Les neuf dômes à l'extérieur et à l'intérieur
Chapitre 04
Chifte Hamam et le corps au quotidien
En 1582, Filibe acquiert le Chifte Hamam, un « bain double » avec des sections séparées pour les hommes et les femmes. Ses dômes sont percés d'ouvertures caractéristiques en forme d'étoile qui laissent entrer la lumière dans les pièces fermées. L'eau, la chaleur et le mouvement à travers une séquence de chambres ont transformé le soin du corps en une pratique urbaine organisée.
Le bain élargit l’image de la ville ottomane au-delà des palais et des édifices sacrés. Il appartient à l’infrastructure la plus calme de la vie ordinaire, un lieu créé pour un besoin récurrent et des rencontres au-delà du foyer. Sa survie en tant que monument culturel rappelle que l’histoire urbaine se fait aussi dans les espaces où les gens se lavaient, attendaient et parlaient.
Chifte Hamam depuis la rue et la colline
Chapitre 05
Mevlevi Hane et la vie intérieure de la ville
Dans la vieille ville, Mevlevi Hane servait de loge aux derviches de l'ordre Mevlevi, adeptes de Jalal ad-Din Rumi. L'ordre est connu pour le sema, dans lequel le retournement fait partie d'une pratique spirituelle. Le lodge ajoute une sorte de vie à la carte de Filibe qui ne peut être expliquée uniquement par le gouvernement ou le commerce.
La mosquée rassemblait une congrégation pour la prière, les bains organisaient un besoin quotidien et la loge donnait de l'espace à une tradition mystique. Ces fonctions n’étaient pas interchangeables, mais leur coexistence constituait la ville dans son ensemble. Le survivant Mevlevi Hane montre que la vie religieuse à Filibe évoluait à des rythmes différents : du culte communautaire à la pratique concentrée d'une confrérie.
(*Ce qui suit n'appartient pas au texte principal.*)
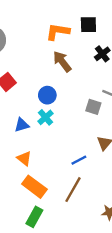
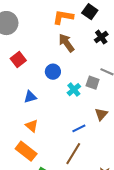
black square: (88, 25) -> (90, 12), turned 35
cyan cross: (45, 117) -> (74, 90), moved
orange rectangle: (34, 187) -> (26, 151), moved

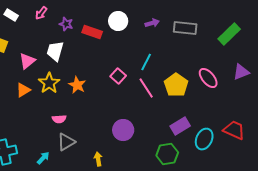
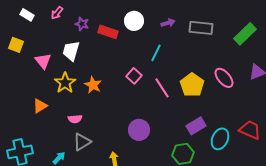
pink triangle: (27, 61) -> (43, 61), turned -30
cyan line: (146, 62) -> (156, 53), moved
orange triangle: (23, 90) -> (40, 106), moved

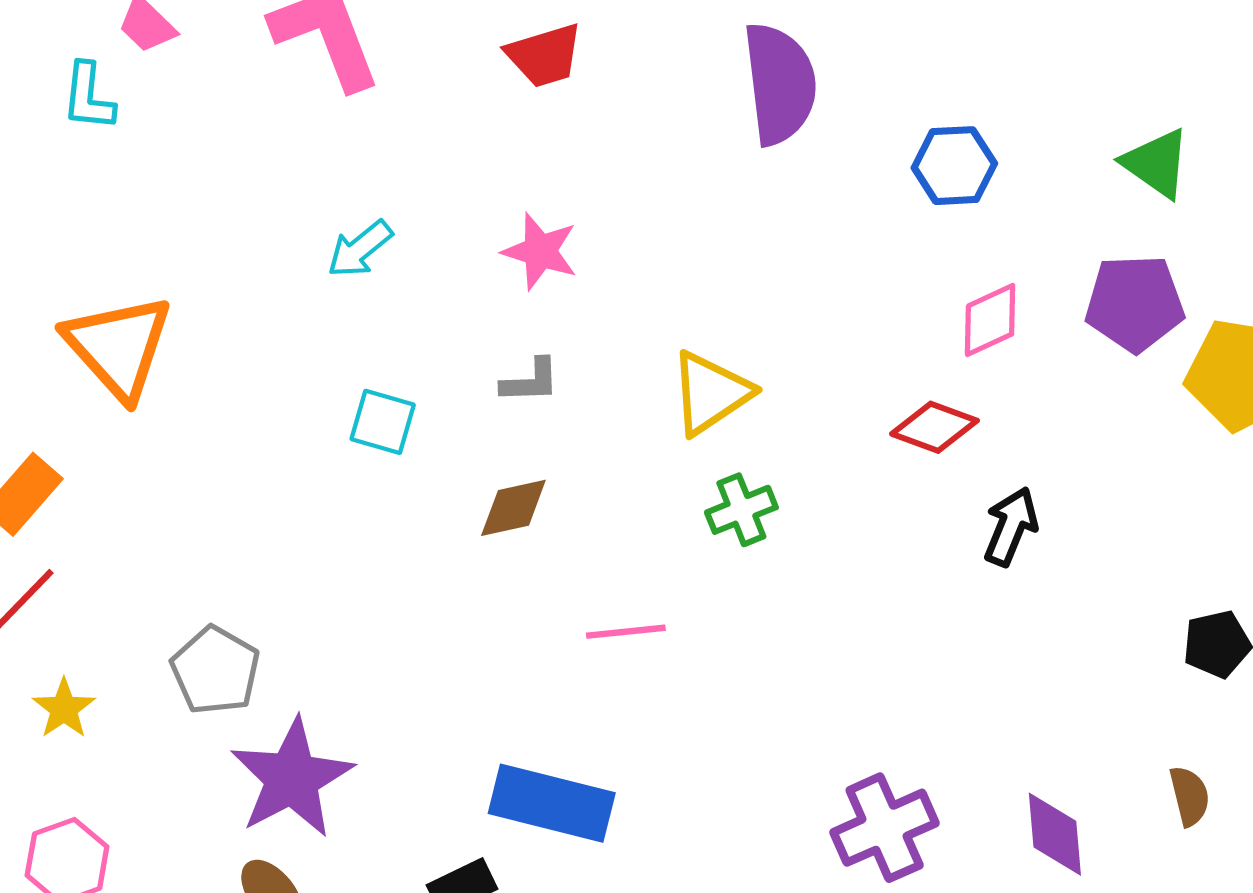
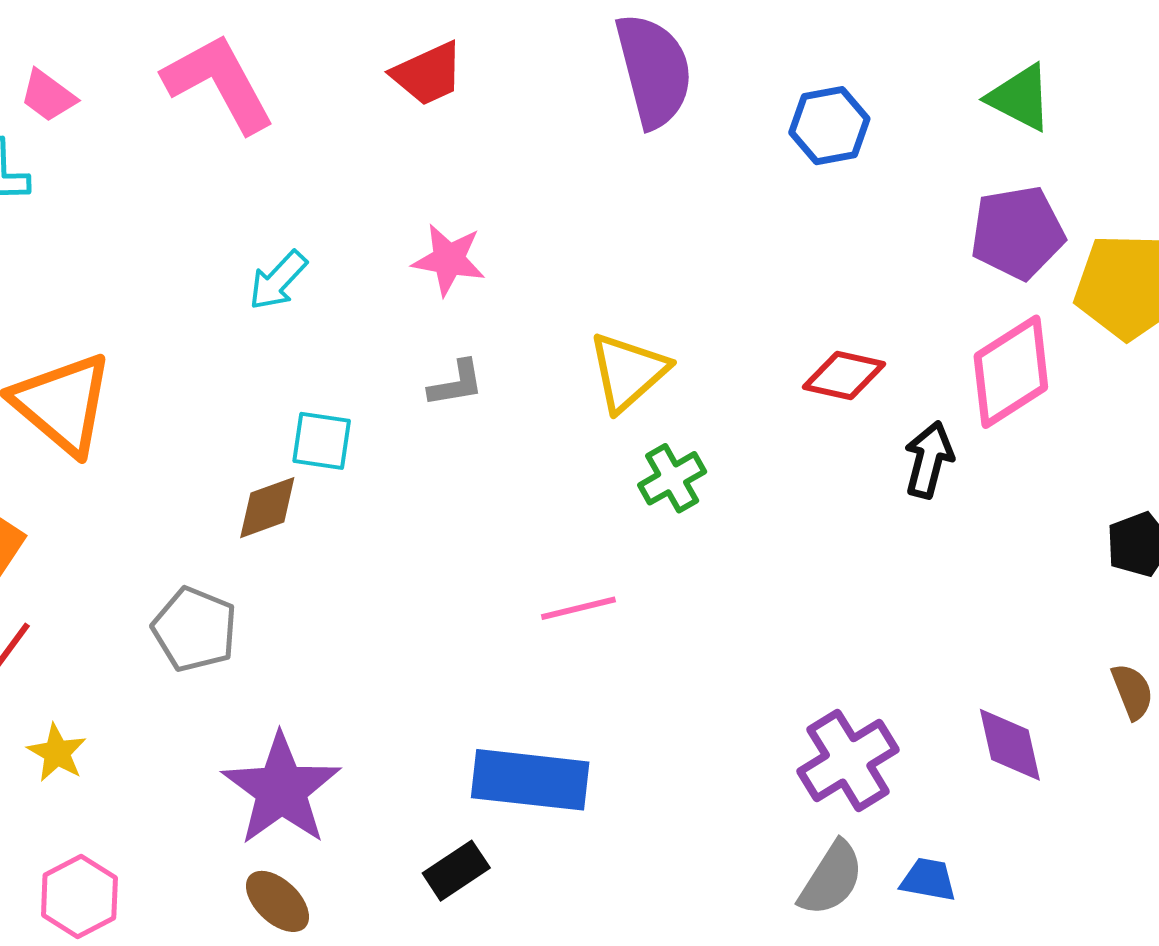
pink diamond: (990, 320) -> (1011, 372), moved, size x1.5
brown diamond: (513, 508) -> (267, 508), moved
gray pentagon: (215, 670) -> (195, 629), moved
La cour tranquille de Mevlevi Hane
Chapitre 06
La tour au-dessus de Sahat Tepe
Sur une photographie datée du 17 avril 1936, la tour de l'horloge se dresse seule sur le sommet rocheux de Sahat Tepe. La ville reste basse en dessous, tandis que la tour est visible de plusieurs directions. Aujourd'hui, la même tour constitue toujours un point de repère sur l'une des collines de syénite de Plovdiv.
La tour termine cette promenade à travers la Filibe ottomane avec un autre type de place publique. La mosquée rassemblait les fidèles, le hammam organisait les soins du corps, la loge donnait un espace à la pratique spirituelle et l'horloge offrait une référence commune au-dessus des toits. Aucun de ces sites ne constituait à lui seul la ville. Ensemble, ils révèlent comment Filibe organisait une vie commune dont les contours restent visibles à Plovdiv.